Foraging for wild, edible plants can also contribute to your health. Harvesting wild plants supplements your diet with a range of vitamins and minerals, although do your due diligence by either studying up on safe-to-eat plant varieties or taking an expert forager with you to help identify non-poisonous plants. In addition, wash your wild edibles well to get rid of environmental contaminants that can outweigh the benefits of the nutritional value in these plants.
Chickory
While the root of the chickory plant is well-known as a substitute for coffee, you can also eat the leaves. This edible plant grows wild throughout North America; you may sometimes find commercially grown varieties labeled as endive in your grocery store. One cup of raw chickory contains 41 calories and 1 g of fat as well as 8 g of carbohydrates, 7 g of fiber and 3 g of protein. Chickory is an excellent source of vitamin A with 206 percent of the daily recommended intake, based on a 2,000-calorie diet.

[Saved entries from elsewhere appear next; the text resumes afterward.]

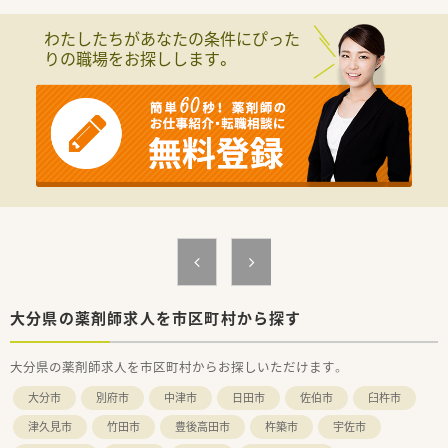
わたしたちがあなたの条件にぴった
りの職場をお探しします。
大分県の薬剤師求人を市区町村から探す
大分県の薬剤師求人を市区町村からお探しいただけます。
大分市
別府市
中津市
日田市
佐伯市
臼杵市
津久見市
竹田市
豊後高田市
杵築市
宇佐市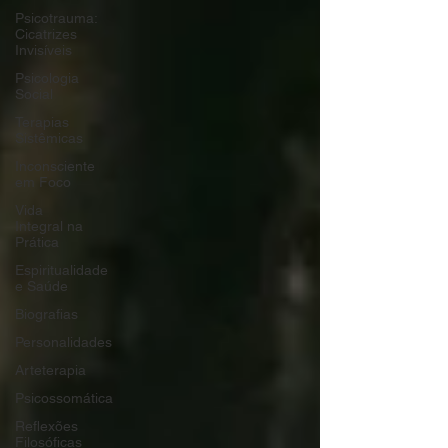
Psicotrauma:
Cicatrizes
Invisíveis
Psicologia
Social
Terapias
Sistêmicas
Inconsciente
em Foco
Vida
Integral na
Prática
Espiritualidade
e Saúde
Biografias
Personalidades
Arteterapia
Psicossomática
Reflexões
Filosóficas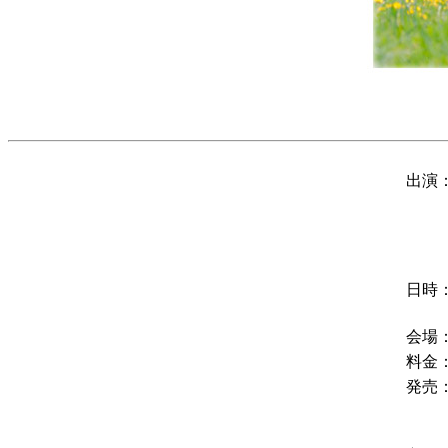
出演
日時
会場
料金
発売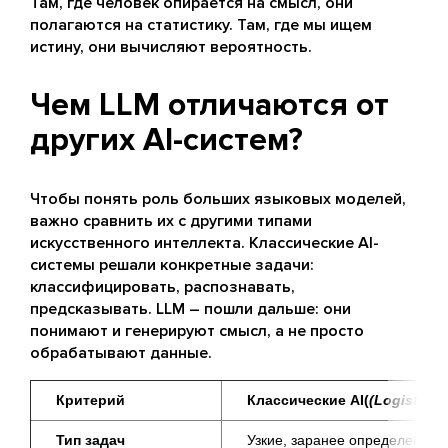
Там, где человек опирается на смысл, они
полагаются на статистику. Там, где мы ищем
истину, они вычисляют вероятность.
Чем LLM отличаются от
других AI-систем?
Чтобы понять роль больших языковых моделей,
важно сравнить их с другими типами
искусственного интеллекта. Классические AI-
системы решали конкретные задачи:
классифицировать, распознавать,
предсказывать. LLM – пошли дальше: они
понимают и генерируют смысл, а не просто
обрабатывают данные.
Критерий
Классические AI(
(Logistic 
Тип задач
Узкие, заранее определенные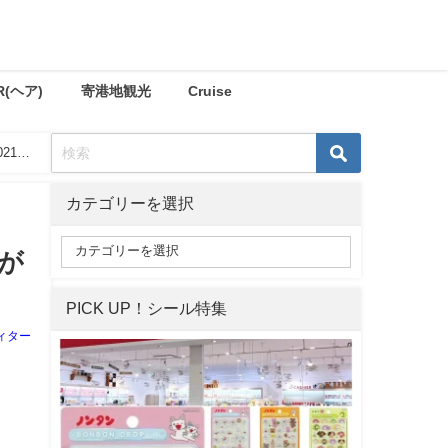
R(ヘア)
寄港地観光
Cruise
21年
カテゴリーを選択
が
PICK UP！シール特集
ィター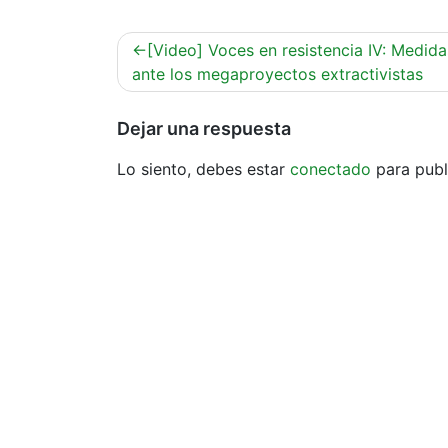
Navegación
[Video] Voces en resistencia IV: Medida
de
ante los megaproyectos extractivistas
entradas
Dejar una respuesta
Lo siento, debes estar
conectado
para publ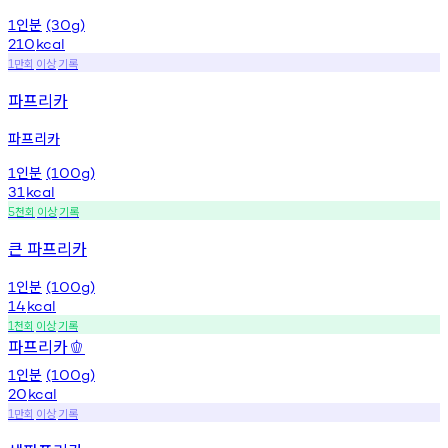
인분
1
(30g)
210
kcal
만회
이상
기록
1
파프리카
파프리카
인분
1
(100g)
31
kcal
천회
이상
기록
5
큰 파프리카
인분
1
(100g)
14
kcal
천회
이상
기록
1
파프리카
🫑
인분
1
(100g)
20
kcal
만회
이상
기록
1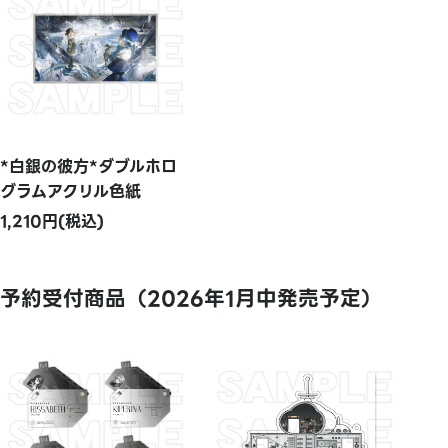
*白銀の彼方*ダブルホロ
グラムアクリル色紙
1,210円(税込)
予約受付商品（2026年1月中発売予定）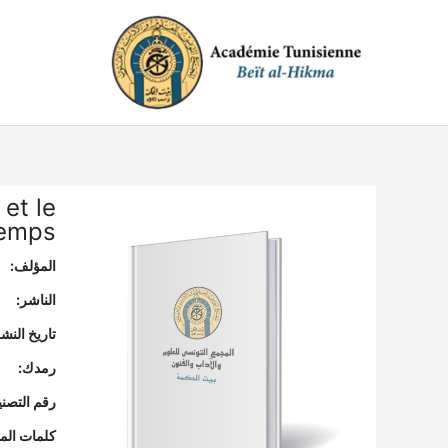
خطي
لى
لمحتوى
 et le
temps
المؤلف:
الناشر:
تاريخ النشر
رمدك:
رقم التصن
كلمات المف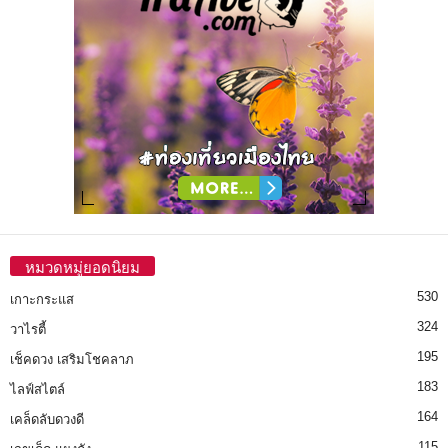
หมวดหมู่ยอดนิยม
530
เกาะกระแส
324
วาไรตี้
195
เช็คดวง เสริมโชคลาภ
183
ไลฟ์สไตล์
164
เคล็ดลับดวงดี
115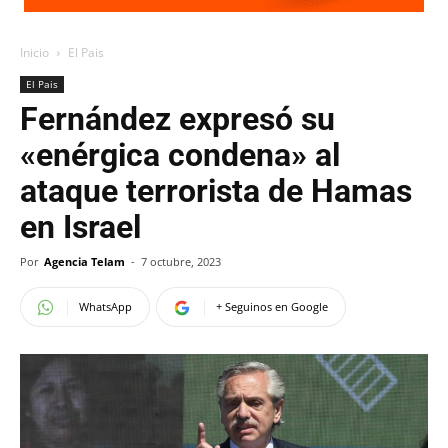
Inicio
El Pais
El Pais
Fernández expresó su
«enérgica condena» al
ataque terrorista de Hamas
en Israel
Por
Agencia Telam
-
7 octubre, 2023
WhatsApp
+ Seguinos en Google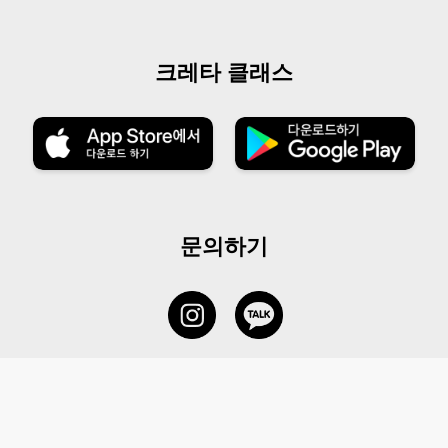
크레타 클래스
문의하기
서비스 센터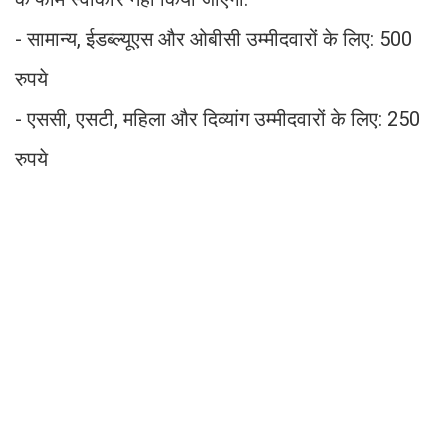
- सामान्य, ईडब्ल्यूएस और ओबीसी उम्मीदवारों के लिए: 500
रुपये
- एससी, एसटी, महिला और दिव्यांग उम्मीदवारों के लिए: 250
रुपये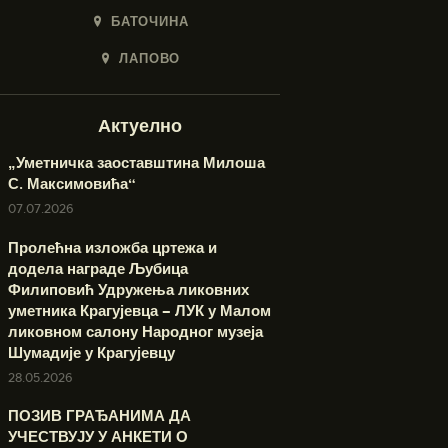
БАТОЧИНА
ЛАПОВО
Актуелно
„Уметничка заоставштина Милоша
С. Максимовића“
07.07.2026
Пролећна изложба цртежа и
додела награде Љубица
Филиповић Удружења ликовних
уметника Крагујевца – ЛУК у Малом
ликовном салону Народног музеја
Шумадије у Крагујевцу
28.05.2026
ПОЗИВ ГРАЂАНИМА ДА
УЧЕСТВУЈУ У АНКЕТИ О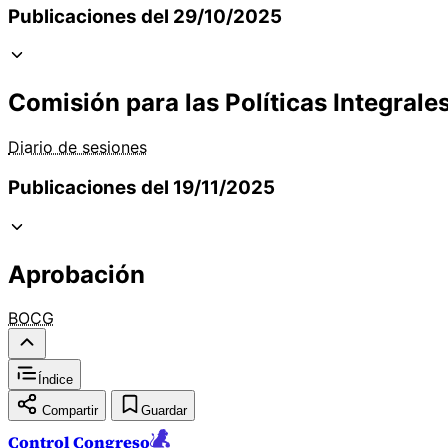
Publicaciones del 29/10/2025
Comisión para las Políticas Integrale
Diario de sesiones
Publicaciones del 19/11/2025
Aprobación
BOCG
Índice
Compartir
Guardar
Control Congreso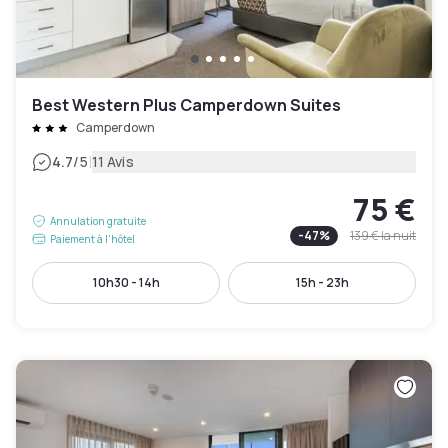
Best Western Plus Camperdown Suites
Camperdown
|
4.7
/5
11 Avis
75 €
Annulation gratuite
-
47
%
139 €
la nuit
Paiement à l'hôtel
10h30 - 14h
15h - 23h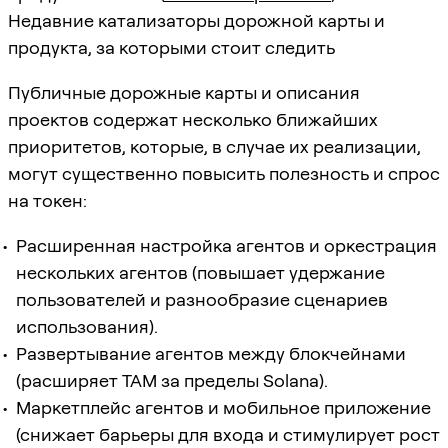
Недавние катализаторы дорожной карты и
продукта, за которыми стоит следить
Публичные дорожные карты и описания
проектов содержат несколько ближайших
приоритетов, которые, в случае их реализации,
могут существенно повысить полезность и спрос
на токен:
Расширенная настройка агентов и оркестрация
нескольких агентов (повышает удержание
пользователей и разнообразие сценариев
использования).
Развертывание агентов между блокчейнами
(расширяет TAM за пределы Solana).
Маркетплейс агентов и мобильное приложение
(снижает барьеры для входа и стимулирует рост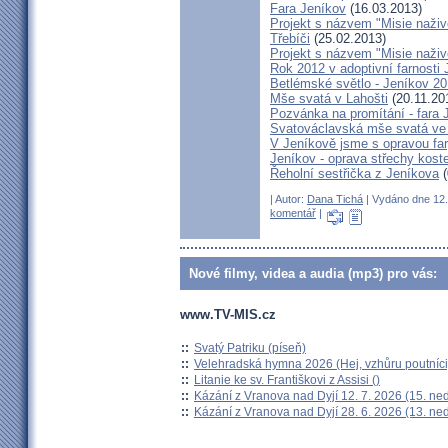
Fara Jeníkov
(16.03.2013)
Projekt s názvem "Misie naživo
Třebíči
(25.02.2013)
Projekt s názvem "Misie naživ
Rok 2012 v adoptivní farnosti
Betlémské světlo - Jeníkov 2
Mše svatá v Lahošti
(20.11.20
Pozvánka na promítání - fara 
Svatováclavská mše svatá ve 
V Jeníkově jsme s opravou fary
Jeníkov - oprava střechy kost
Řeholní sestřička z Jeníkova
(
| Autor:
Dana Tichá
| Vydáno dne 12. 
komentář
|
Nové filmy, videa a audia (mp3) pro vás:
www.TV-MIS.cz
::
Svatý Patriku (píseň)
::
Velehradská hymna 2026 (Hej, vzhůru poutníci
::
Litanie ke sv. Františkovi z Assisi ()
::
Kázání z Vranova nad Dyjí 12. 7. 2026 (15. ne
::
Kázání z Vranova nad Dyjí 28. 6. 2026 (13. ne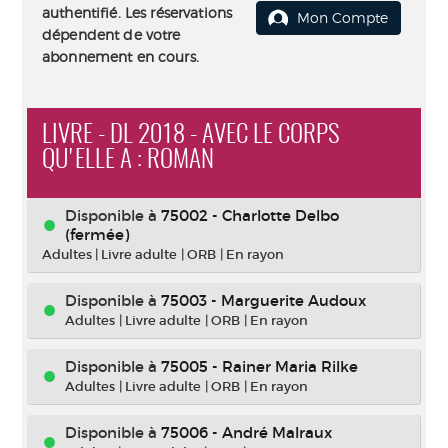
authentifié. Les réservations
Mon Compte
dépendent de votre
abonnement en cours.
LIVRE - DL 2018 - AVEC LE CORPS
QU'ELLE A : ROMAN
Disponible à
75002 - Charlotte Delbo
(fermée)
Adultes
|
Livre adulte
|
ORB
|
En rayon
Disponible à
75003 - Marguerite Audoux
Adultes
|
Livre adulte
|
ORB
|
En rayon
Disponible à
75005 - Rainer Maria Rilke
Adultes
|
Livre adulte
|
ORB
|
En rayon
Disponible à
75006 - André Malraux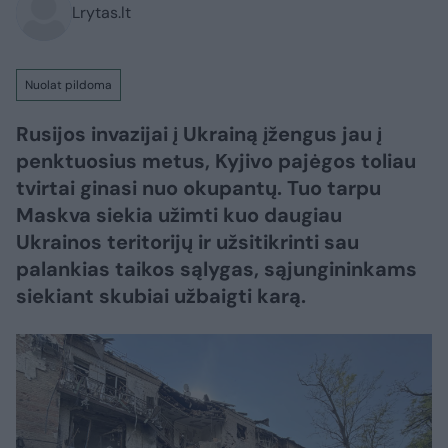
Lrytas.lt
Nuolat pildoma
Rusijos invazijai į Ukrainą įžengus jau į
penktuosius metus, Kyjivo pajėgos toliau
tvirtai ginasi nuo okupantų. Tuo tarpu
Maskva siekia užimti kuo daugiau
Ukrainos teritorijų ir užsitikrinti sau
palankias taikos sąlygas, sąjungininkams
siekiant skubiai užbaigti karą.​​​​​​​​​​​​​​​​​​​​​​​​​​​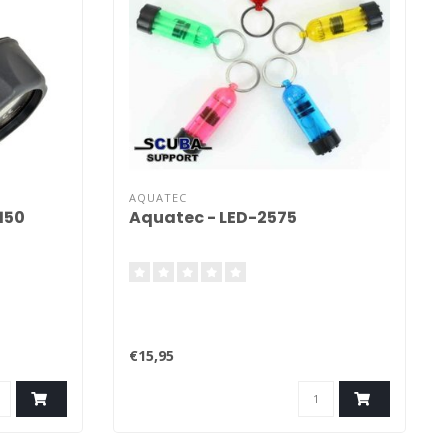
AQUATEC
150
Aquatec - LED-2575
€15,95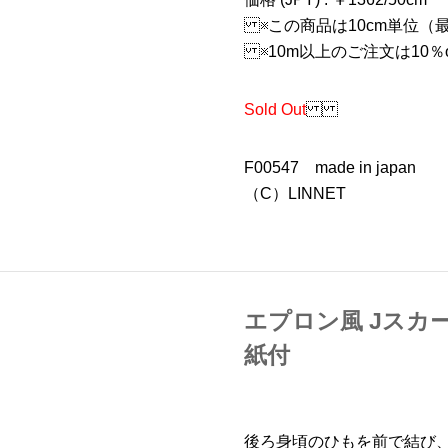
※この商品は10cm単位（最
※10m以上のご注文は10％
Sold Out
F00547 made in japan
（C）LINNET
エプロン風 Jスカ
紙付
後ろ身頃のひもを前で結び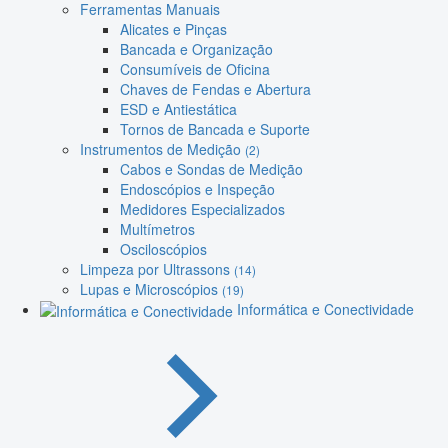
Ferramentas Manuais
Alicates e Pinças
Bancada e Organização
Consumíveis de Oficina
Chaves de Fendas e Abertura
ESD e Antiestática
Tornos de Bancada e Suporte
Instrumentos de Medição
(2)
Cabos e Sondas de Medição
Endoscópios e Inspeção
Medidores Especializados
Multímetros
Osciloscópios
Limpeza por Ultrassons
(14)
Lupas e Microscópios
(19)
Informática e Conectividade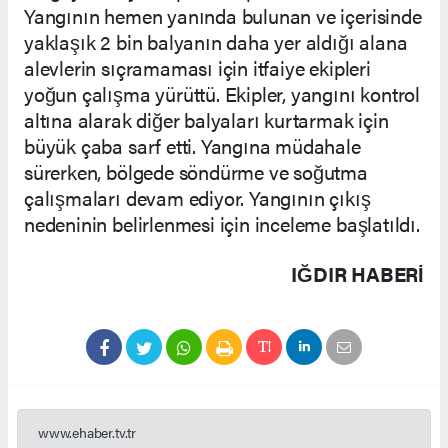
Yangının hemen yanında bulunan ve içerisinde
yaklaşık 2 bin balyanın daha yer aldığı alana
alevlerin sıçramaması için itfaiye ekipleri
yoğun çalışma yürüttü. Ekipler, yangını kontrol
altına alarak diğer balyaları kurtarmak için
büyük çaba sarf etti. Yangına müdahale
sürerken, bölgede söndürme ve soğutma
çalışmaları devam ediyor. Yangının çıkış
nedeninin belirlenmesi için inceleme başlatıldı.
IĞDIR HABERİ
www.ehaber.tv.tr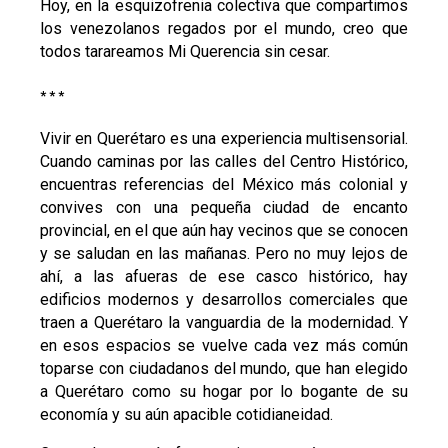
Hoy, en la esquizofrenia colectiva que compartimos
los venezolanos regados por el mundo, creo que
todos tarareamos Mi Querencia sin cesar.
* * *
Vivir en Querétaro es una experiencia multisensorial.
Cuando caminas por las calles del Centro Histórico,
encuentras referencias del México más colonial y
convives con una pequeña ciudad de encanto
provincial, en el que aún hay vecinos que se conocen
y se saludan en las mañanas. Pero no muy lejos de
ahí, a las afueras de ese casco histórico, hay
edificios modernos y desarrollos comerciales que
traen a Querétaro la vanguardia de la modernidad. Y
en esos espacios se vuelve cada vez más común
toparse con ciudadanos del mundo, que han elegido
a Querétaro como su hogar por lo bogante de su
economía y su aún apacible cotidianeidad.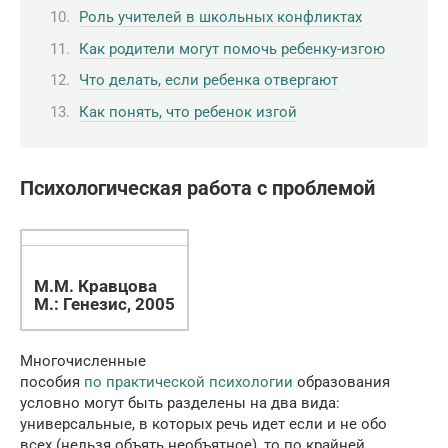
Роль учителей в школьных конфликтах
Как родители могут помочь ребенку-изгою
Что делать, если ребенка отвергают
Как понять, что ребенок изгой
Психологическая работа с проблемой
М.М. Кравцова
М.: Генезис, 2005
Многочисленные
пособия
по практической психологии
образования
условно могут быть разделены на два вида:
универсальные, в которых речь идет если и не обо
всех (нельзя объять необъятное), то по крайней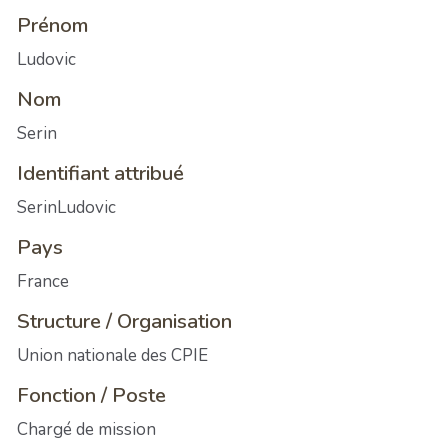
Prénom
Ludovic
Nom
Serin
Identifiant attribué
SerinLudovic
Pays
France
Structure / Organisation
Union nationale des CPIE
Fonction / Poste
Chargé de mission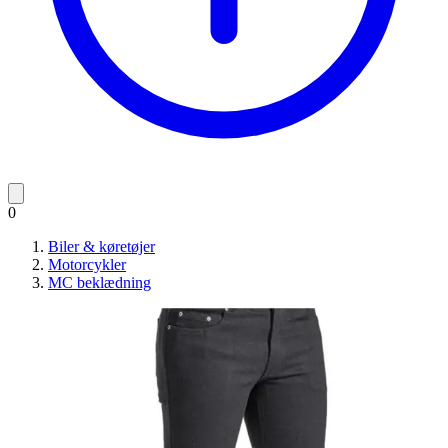
0
Biler & køretøjer
Motorcykler
MC beklædning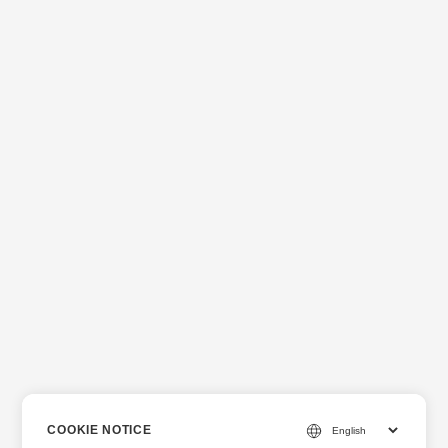
COOKIE NOTICE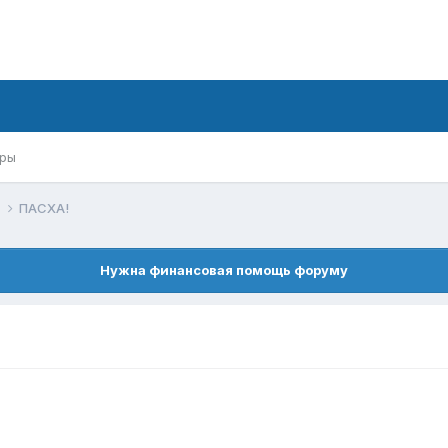
ры
к
ПАСХА!
Нужна финансовая помощь форуму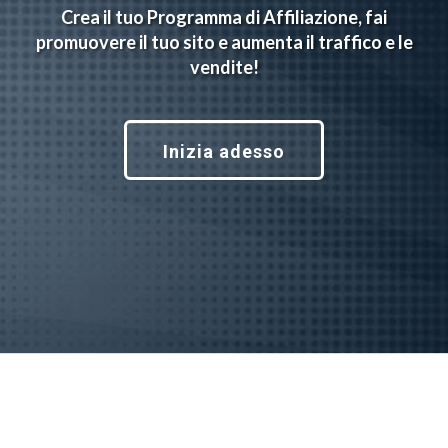
Crea il tuo Programma di Affiliazione, fai
promuovere il tuo sito e aumenta il traffico e le
vendite!
Inizia adesso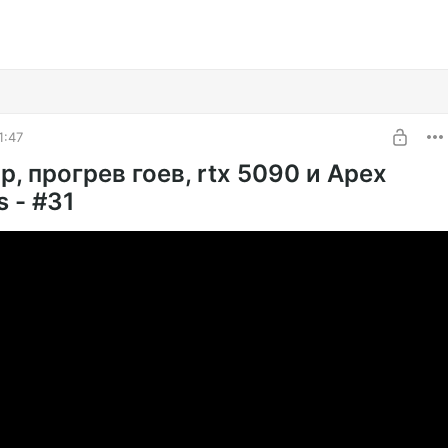
1:47
, прогрев гоев, rtx 5090 и Apex
 - #31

It also provides 72 percent of the vitamin C, 18 percent of the calcium and 9 percent of the iron your body requires each day.
Nettles
While collecting nettle may result in a rash -- this wild, edible plant is often called stinging nettle -- proper handling and cooking results in a tasty green suitable for use as a side dish or incorporated into other recipes; popular uses include making nettle soup and nettle cheese. A 1-cup serving of raw nettles provides 54 calories, zero g of fat and no protein. One serving also has 14 g of carbohydrates and 2 g of fiber. Nettles serve up huge amounts of vitamin A -- 1,790 IU, which accounts for almost three times the daily recommended intake. You'll consume a great deal of vitamin K per serving of nettles as well: 369 to 493 percent of the amount you need daily.
Purslane
A wild edible plant with teardrop-shaped leaves, purslane imparts a sweet-tart flavor with a chewy texture. You can add this green to salads or cook it to serve as a side dish. A cup of raw purslane contains no fat and very few calories: approximately 8.4 calories. You also take in 1.5 carbohydrates and less than 1 g of protein. A serving of purslane gives you a boost of vitamin C -- 15 percent of the amount you should consume daily. Purslane is a good source of vitamin A, as well, with 11 percent of the daily recommended intake per serving. Each serving provides you with smaller amounts of vitamins and minerals as well, including calcium, vitamin B-6, magnesium, copper, iron, riboflavin, niacin and phosphorus.
Dandelion Greens
The bane of many gardeners and landscapers, dandelion is often thought of as a hard-to-control weed. It is also a wild, edible plant suitable for consumption raw or cooked. Dandelion greens provide 24 calories per 1 cup of raw leaves, and you also take in 0.4 g of fat, 5.1 g of carbohydrates, 1.9 g of fiber and 1.5 g of protein. Each serving contains 54 percent of the vitamin A you require daily, as well as 32 percent of the vitamin C your need in your diet. A portion of wild dandelion greens also has 10 percent of the calcium, 9 percent of the iron and 8 percent of the riboflavin you need every day.
Sumac
Thinking about sumac doesn't bring to mind a tasty treat; rather, you most likely think of poison sumac and the rash you get from exposure. The wild, edible form of sumac comes from a shrub rather than a tree, however, and there's nothing dangerous about it. The reddish fruit from the shrub is a staple in Middle Eastern and Greek cooking, and you most often find it in ground, powdered form; it imparts a flavor similar to that of lemons. Sumac contains very little in the way of calories, with most deriving from carbohydrates -- 14.6 percent of its weight comes from fiber, a carbohydrate that does not dissolve in the blood stream; 2.6 percent of its weight is from protein. Sumac also has a high antioxidant level, which may provide some disease resistance.